Project description
The aim of this project is to explore the connections between the changing nature of in-migration to the UK, the growth of youth unemployment, the social construction of masculinity and the rise of right-wing racist politics on the formation of diasporic identities and the social relations between different diasporic groups in two English cities.
Key research questions
- What has been the impact of the growing number of diaspora youth without work?
- What are the effects on young men’s sense of self as masculine/as part of a diasporic group?
- What are the effects on political alliances, including membership of the British National Party (BNP), the English Defence League (EDL) and Islamic fundamentalist organizations?
- What are the effects on social relations in place – in the workplace (if any)/the streets/the locality?
- What is the nature of spatial connections at different scales beyond the local, that is across and beyond the UK?
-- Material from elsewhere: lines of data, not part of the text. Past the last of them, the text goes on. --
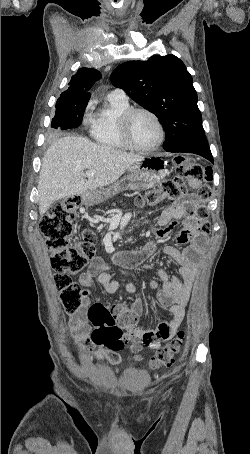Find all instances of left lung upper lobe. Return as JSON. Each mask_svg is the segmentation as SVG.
I'll return each instance as SVG.
<instances>
[{
  "label": "left lung upper lobe",
  "instance_id": "left-lung-upper-lobe-1",
  "mask_svg": "<svg viewBox=\"0 0 250 454\" xmlns=\"http://www.w3.org/2000/svg\"><path fill=\"white\" fill-rule=\"evenodd\" d=\"M111 82L159 118L166 133L165 150L204 135L192 77L176 56L125 62L113 71Z\"/></svg>",
  "mask_w": 250,
  "mask_h": 454
}]
</instances>
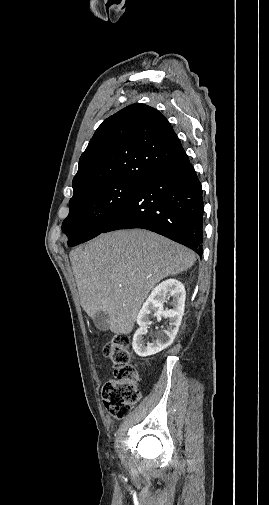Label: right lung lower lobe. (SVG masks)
<instances>
[{
  "instance_id": "obj_1",
  "label": "right lung lower lobe",
  "mask_w": 269,
  "mask_h": 505,
  "mask_svg": "<svg viewBox=\"0 0 269 505\" xmlns=\"http://www.w3.org/2000/svg\"><path fill=\"white\" fill-rule=\"evenodd\" d=\"M203 220L201 183L185 153L151 173L102 233L148 229L201 256Z\"/></svg>"
}]
</instances>
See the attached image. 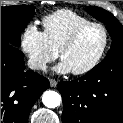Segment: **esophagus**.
I'll return each mask as SVG.
<instances>
[{
    "instance_id": "34e87169",
    "label": "esophagus",
    "mask_w": 123,
    "mask_h": 123,
    "mask_svg": "<svg viewBox=\"0 0 123 123\" xmlns=\"http://www.w3.org/2000/svg\"><path fill=\"white\" fill-rule=\"evenodd\" d=\"M49 83H50V87H56L57 86V81L54 79H50Z\"/></svg>"
}]
</instances>
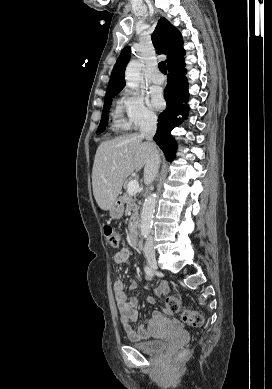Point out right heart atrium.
<instances>
[{
	"instance_id": "1",
	"label": "right heart atrium",
	"mask_w": 272,
	"mask_h": 389,
	"mask_svg": "<svg viewBox=\"0 0 272 389\" xmlns=\"http://www.w3.org/2000/svg\"><path fill=\"white\" fill-rule=\"evenodd\" d=\"M119 109L126 116L131 128H145L156 123V115L150 108L146 97L136 91L125 89L121 92Z\"/></svg>"
}]
</instances>
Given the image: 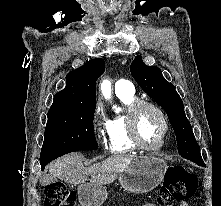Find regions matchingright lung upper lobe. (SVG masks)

The socio-economic context of the study is the long-term and significant shift in the UK from a manufacturing-dominated to a service economy over the last forty years or so. There is now much greater impermanence, insecurity and casualization; and the national origins of waged workers have also become more diverse.
This shift, and the corresponding relative disadvantage of young men, has recently been exacerbated by the economic crisis of 2007-2009 and the planned cuts of the new coalition Government, by the rise of anti-Islamic feeling in the UK following 9/11 and the unpopular British interventions in Iraq and Afghanistan, and by the rise of anti-immigration rightwing organizations. It is an interesting time to explore the ways in which young men from different diaspora communities construct a sense of themselves as masculine in the context of worklessness and how they allocate blame and develop relations of conflict or cooperation with young men form different minority backgrounds and with white working class men.
Methodology
The study will use predominantly qualitative methods including interviews, although it will be set in the context of a range of national and local statistical information. Approximately 25 interviews in two localities will be carried out with young men aged 16-24 (where the rate of unemployment in 2009 was the highest of all potential employees at 15%) from three groups – East European migrants, first and second generation Pakistani men and a small comparator group of white working class men. This will involve field visits of approximately three weeks in each of two locations, as well as a small number of shorter visits to interview key informants such a local politicians and gate keepers in the communities involved.